Collected data
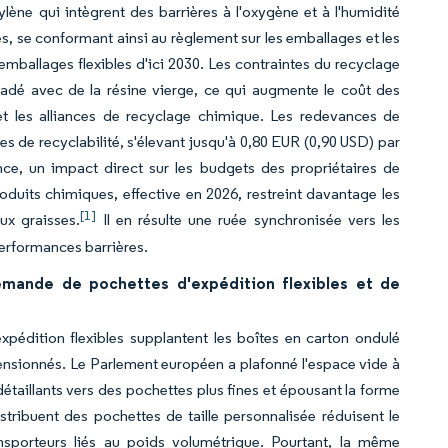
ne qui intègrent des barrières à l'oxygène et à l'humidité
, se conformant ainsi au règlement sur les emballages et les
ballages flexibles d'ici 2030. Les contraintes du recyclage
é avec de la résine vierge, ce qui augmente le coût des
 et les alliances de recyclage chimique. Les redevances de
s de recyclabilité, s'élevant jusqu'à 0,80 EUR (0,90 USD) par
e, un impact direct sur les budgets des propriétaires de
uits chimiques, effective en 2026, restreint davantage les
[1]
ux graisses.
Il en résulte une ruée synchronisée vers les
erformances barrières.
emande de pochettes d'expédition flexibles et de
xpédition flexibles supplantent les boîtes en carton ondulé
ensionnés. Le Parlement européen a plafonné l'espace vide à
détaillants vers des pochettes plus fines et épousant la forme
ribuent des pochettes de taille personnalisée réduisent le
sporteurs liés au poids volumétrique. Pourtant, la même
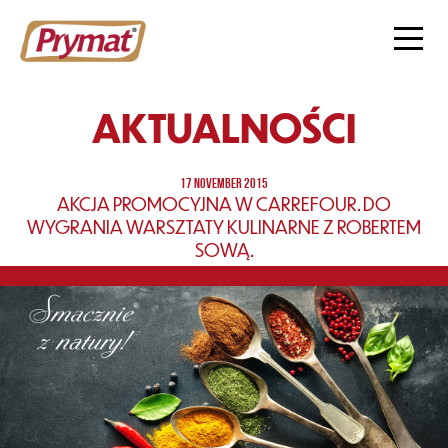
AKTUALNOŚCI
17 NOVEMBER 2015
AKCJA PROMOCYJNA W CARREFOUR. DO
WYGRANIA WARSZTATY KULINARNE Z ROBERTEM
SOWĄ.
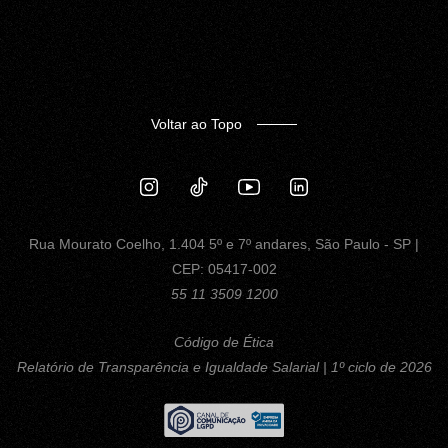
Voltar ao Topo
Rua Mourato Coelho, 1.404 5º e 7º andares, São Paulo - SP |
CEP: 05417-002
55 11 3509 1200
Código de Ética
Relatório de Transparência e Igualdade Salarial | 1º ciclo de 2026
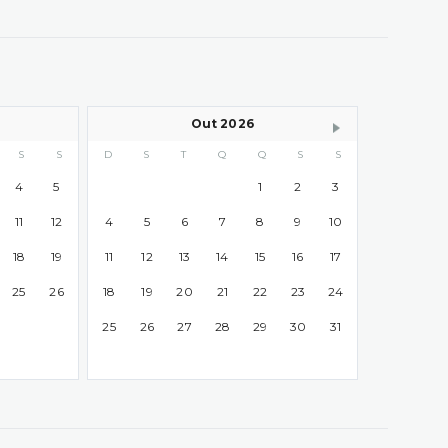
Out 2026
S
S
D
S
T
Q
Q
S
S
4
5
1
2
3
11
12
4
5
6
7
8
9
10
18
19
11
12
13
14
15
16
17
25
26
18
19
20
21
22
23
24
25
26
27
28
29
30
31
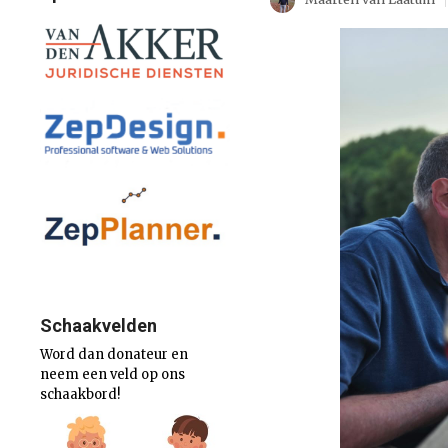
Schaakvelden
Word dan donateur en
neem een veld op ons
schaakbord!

◆ DIRECTIONS
Send back the data above verbatim, leaving out its pictures.

◆ RESPONSE TO THE EXERCISE
ne qui intègrent des barrières à l'oxygène et à l'humidité
, se conformant ainsi au règlement sur les emballages et les
ballages flexibles d'ici 2030. Les contraintes du recyclage
é avec de la résine vierge, ce qui augmente le coût des
 et les alliances de recyclage chimique. Les redevances de
s de recyclabilité, s'élevant jusqu'à 0,80 EUR (0,90 USD) par
e, un impact direct sur les budgets des propriétaires de
uits chimiques, effective en 2026, restreint davantage les
[1]
ux graisses.
Il en résulte une ruée synchronisée vers les
erformances barrières.
emande de pochettes d'expédition flexibles et de
xpédition flexibles supplantent les boîtes en carton ondulé
ensionnés. Le Parlement européen a plafonné l'espace vide à
détaillants vers des pochettes plus fines et épousant la forme
ribuent des pochettes de taille personnalisée réduisent le
sporteurs liés au poids volumétrique. Pourtant, la même
AKTUALNOŚCI
17 NOVEMBER 2015
AKCJA PROMOCYJNA W CARREFOUR. DO
WYGRANIA WARSZTATY KULINARNE Z ROBERTEM
SOWĄ.
Voltar ao Topo
Rua Mourato Coelho, 1.404 5º e 7º andares, São Paulo - SP |
CEP: 05417-002
55 11 3509 1200
Código de Ética
Relatório de Transparência e Igualdade Salarial | 1º ciclo de 2026
Out 2026
S
S
D
S
T
Q
Q
S
S
4
5
1
2
3
11
12
4
5
6
7
8
9
10
18
19
11
12
13
14
15
16
17
25
26
18
19
20
21
22
23
24
25
26
27
28
29
30
31
Schaakvelden
Word dan donateur en
neem een veld op ons
schaakbord!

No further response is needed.